Article Text
Abstract
Introduction/Background*IVLBCL is a rare subtype of B-cell lymphoma characterised by the proliferation of malignant lymphocytes within vascular lumina in the absence of an extravascular tumour mass. Due to its aggressive nature, systemic disease is often present at the time of diagnosis.
Methodology This is a case report of a a 55-year-old Chilean woman who was referred for management of a large complex ovarian mass suspicious for an ovarian neoplasm. She underwent a staging laparotomy, including a total abdominal hysterectomy, bilateral salpingo-oophorectomy, omentectomy and appendicectomy. A large, haemorrhagic, torted left ovarian mass weighing 6kg was removed. The left ovarian cyst showed extensive haemorrhagic infarction related to previous torsion. However, on microscopic examination, the myometrium and endocervical mucosa showed numerous capillaries containing an intravascular population of large lymphoid cells with malignant cytologic atypia. Immunohistochemistry confirmed these cells were of B lymphocyte lineage, hence forming a diagnosis of intravascular large B-cell lymphoma (IVLBCL). Following referral to a haematological oncologist, a positron emission tomography (PET) scan found no other evidence of disease and our patient was recommended for surveillance.
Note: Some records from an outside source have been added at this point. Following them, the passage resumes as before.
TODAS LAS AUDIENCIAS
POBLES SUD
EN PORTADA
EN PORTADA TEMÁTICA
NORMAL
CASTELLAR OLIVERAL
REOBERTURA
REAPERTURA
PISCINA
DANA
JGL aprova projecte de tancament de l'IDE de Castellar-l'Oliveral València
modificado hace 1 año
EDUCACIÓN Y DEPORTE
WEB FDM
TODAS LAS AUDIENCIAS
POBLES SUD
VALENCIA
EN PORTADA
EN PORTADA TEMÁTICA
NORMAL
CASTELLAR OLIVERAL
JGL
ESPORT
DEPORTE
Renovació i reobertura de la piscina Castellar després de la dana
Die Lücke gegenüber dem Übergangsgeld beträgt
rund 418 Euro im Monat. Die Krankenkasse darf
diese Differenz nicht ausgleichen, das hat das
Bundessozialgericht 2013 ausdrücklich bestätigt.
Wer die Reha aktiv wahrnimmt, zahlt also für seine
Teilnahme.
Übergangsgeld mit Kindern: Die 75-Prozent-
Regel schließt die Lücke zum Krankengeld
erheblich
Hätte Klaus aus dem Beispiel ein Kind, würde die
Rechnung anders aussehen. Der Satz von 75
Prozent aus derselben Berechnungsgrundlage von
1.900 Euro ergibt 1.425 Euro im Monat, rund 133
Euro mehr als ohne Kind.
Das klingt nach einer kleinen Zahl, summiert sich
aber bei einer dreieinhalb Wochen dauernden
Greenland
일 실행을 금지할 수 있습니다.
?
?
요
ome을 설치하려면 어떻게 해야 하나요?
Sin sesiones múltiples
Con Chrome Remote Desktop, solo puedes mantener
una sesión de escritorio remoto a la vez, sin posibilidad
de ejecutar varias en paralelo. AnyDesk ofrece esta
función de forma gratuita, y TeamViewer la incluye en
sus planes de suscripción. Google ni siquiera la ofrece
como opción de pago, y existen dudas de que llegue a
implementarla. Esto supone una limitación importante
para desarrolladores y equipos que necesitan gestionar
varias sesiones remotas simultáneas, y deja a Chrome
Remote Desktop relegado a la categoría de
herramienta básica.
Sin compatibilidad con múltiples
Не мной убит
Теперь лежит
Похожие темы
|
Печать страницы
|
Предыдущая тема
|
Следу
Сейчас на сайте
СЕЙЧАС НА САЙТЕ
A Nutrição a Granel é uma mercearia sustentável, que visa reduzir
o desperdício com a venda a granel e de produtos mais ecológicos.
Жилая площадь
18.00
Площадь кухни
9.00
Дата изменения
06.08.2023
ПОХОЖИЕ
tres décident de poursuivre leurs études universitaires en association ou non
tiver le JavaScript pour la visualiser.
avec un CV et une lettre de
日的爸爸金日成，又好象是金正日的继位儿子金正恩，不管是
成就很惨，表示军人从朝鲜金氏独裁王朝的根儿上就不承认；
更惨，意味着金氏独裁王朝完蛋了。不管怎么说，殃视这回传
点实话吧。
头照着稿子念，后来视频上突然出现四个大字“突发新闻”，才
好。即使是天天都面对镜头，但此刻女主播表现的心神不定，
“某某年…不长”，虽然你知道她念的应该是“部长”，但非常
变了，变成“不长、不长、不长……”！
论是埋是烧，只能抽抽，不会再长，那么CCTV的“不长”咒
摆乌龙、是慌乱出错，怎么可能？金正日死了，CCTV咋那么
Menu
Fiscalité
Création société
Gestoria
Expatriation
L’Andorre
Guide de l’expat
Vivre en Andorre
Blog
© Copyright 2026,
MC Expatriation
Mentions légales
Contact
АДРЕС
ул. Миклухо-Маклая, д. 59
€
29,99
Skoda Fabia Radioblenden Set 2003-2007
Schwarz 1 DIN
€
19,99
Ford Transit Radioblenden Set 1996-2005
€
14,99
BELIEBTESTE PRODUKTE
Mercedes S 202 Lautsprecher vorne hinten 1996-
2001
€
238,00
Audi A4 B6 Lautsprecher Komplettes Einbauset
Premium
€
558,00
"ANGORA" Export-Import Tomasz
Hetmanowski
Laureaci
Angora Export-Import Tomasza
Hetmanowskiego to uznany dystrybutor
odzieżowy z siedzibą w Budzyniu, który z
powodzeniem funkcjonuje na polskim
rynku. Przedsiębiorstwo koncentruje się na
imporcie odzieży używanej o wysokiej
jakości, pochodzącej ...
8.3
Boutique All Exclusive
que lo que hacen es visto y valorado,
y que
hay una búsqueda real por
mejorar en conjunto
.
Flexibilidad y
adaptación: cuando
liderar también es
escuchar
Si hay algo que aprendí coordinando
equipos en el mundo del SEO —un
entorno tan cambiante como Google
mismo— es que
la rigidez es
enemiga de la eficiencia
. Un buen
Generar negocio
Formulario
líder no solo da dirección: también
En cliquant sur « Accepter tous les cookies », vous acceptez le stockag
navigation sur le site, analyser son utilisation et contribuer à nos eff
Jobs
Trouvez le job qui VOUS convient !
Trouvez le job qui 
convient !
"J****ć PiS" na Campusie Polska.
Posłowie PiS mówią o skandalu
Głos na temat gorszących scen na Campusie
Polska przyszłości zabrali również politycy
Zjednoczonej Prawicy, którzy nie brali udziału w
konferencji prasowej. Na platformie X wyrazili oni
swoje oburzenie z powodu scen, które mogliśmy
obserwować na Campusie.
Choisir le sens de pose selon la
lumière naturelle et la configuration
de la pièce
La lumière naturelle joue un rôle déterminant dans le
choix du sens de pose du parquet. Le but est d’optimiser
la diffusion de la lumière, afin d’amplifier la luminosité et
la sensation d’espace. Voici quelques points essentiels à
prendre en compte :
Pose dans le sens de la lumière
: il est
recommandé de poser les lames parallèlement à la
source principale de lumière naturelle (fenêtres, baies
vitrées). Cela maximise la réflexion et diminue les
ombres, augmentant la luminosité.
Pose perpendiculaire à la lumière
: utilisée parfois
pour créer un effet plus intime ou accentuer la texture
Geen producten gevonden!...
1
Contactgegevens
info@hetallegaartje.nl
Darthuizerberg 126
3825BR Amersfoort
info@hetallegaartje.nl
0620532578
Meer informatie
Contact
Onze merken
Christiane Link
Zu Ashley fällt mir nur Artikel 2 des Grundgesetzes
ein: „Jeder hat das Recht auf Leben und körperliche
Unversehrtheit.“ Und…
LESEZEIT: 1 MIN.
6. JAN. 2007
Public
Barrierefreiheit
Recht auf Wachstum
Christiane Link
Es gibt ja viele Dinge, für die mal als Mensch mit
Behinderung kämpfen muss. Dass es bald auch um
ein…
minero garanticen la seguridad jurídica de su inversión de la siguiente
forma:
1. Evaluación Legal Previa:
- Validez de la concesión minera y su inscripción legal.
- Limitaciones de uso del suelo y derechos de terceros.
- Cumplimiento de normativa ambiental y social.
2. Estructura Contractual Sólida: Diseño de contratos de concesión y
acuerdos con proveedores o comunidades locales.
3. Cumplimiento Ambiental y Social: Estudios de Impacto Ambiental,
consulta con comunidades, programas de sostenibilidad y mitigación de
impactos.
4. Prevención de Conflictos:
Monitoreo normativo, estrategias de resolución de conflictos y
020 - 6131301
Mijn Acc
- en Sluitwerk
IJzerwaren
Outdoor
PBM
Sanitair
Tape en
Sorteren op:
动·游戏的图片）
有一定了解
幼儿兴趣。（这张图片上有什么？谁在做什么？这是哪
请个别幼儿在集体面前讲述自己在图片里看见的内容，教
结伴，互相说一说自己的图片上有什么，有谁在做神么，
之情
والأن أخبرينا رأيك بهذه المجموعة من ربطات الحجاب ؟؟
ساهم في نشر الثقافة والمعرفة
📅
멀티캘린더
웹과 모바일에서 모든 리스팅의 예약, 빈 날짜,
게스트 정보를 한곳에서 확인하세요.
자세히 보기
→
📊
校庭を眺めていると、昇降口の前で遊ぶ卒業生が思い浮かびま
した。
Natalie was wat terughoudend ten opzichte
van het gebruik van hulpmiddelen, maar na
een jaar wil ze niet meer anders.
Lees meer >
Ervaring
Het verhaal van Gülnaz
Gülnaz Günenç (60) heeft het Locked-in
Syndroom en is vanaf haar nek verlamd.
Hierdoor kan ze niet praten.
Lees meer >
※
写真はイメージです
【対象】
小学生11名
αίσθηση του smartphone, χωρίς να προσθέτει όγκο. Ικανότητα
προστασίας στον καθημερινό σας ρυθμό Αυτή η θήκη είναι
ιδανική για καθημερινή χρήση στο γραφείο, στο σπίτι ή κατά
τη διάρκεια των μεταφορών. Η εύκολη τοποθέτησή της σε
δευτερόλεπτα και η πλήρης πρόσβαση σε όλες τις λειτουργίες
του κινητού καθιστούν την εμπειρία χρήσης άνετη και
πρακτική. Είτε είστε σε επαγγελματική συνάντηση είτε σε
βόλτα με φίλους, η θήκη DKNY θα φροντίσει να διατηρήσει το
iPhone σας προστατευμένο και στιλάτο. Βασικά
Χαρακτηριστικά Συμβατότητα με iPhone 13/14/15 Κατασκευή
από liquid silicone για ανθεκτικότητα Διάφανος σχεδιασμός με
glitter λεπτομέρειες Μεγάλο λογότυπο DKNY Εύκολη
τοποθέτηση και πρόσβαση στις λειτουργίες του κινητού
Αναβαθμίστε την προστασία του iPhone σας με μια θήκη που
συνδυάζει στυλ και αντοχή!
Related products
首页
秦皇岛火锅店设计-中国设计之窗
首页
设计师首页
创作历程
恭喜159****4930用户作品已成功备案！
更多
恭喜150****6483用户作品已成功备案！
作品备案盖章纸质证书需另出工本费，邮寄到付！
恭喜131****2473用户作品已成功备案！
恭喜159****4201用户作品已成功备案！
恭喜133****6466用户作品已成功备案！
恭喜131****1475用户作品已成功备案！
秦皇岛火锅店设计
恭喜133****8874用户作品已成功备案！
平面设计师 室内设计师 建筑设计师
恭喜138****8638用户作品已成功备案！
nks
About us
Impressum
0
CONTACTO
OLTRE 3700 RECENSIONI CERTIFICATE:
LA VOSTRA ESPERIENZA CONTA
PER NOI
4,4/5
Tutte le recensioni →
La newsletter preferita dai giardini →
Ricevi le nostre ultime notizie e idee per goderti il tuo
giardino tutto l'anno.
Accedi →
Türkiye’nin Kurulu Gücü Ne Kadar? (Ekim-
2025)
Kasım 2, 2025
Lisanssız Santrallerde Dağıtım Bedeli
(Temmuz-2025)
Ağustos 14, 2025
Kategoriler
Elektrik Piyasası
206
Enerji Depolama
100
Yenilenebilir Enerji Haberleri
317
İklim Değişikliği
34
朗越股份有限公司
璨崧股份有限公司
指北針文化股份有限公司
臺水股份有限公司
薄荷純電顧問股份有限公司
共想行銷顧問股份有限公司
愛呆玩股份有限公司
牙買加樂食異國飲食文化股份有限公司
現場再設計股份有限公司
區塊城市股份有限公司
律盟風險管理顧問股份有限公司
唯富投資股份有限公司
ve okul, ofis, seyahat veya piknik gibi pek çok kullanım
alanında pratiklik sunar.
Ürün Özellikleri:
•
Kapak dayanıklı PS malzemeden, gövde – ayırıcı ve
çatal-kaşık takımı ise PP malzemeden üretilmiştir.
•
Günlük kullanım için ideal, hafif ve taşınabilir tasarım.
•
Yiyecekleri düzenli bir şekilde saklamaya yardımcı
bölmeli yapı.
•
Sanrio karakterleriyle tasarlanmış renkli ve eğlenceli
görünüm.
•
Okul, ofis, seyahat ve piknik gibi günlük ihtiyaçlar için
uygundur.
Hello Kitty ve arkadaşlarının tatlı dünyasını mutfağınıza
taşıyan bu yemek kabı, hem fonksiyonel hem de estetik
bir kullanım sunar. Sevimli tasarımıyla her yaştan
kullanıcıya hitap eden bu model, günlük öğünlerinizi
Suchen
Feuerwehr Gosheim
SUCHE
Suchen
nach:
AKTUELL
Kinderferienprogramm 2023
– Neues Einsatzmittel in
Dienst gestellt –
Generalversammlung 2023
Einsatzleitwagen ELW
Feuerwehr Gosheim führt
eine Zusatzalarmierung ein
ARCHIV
Result(s)*10 cases have been reported in the uterus, most of which present with abnormal vaginal bleeding or non-specific constitutional symptoms. There is no standardised treatment of IVLBCL, but most cases of uterine IVLBCL have been treated with both surgery and chemotherapy, with variable outcomes.
Conclusion*There is no standardised treatment of IVLBCL, but most cases of uterine IVLBCL have been treated with both surgery and chemotherapy, with variable outcomes.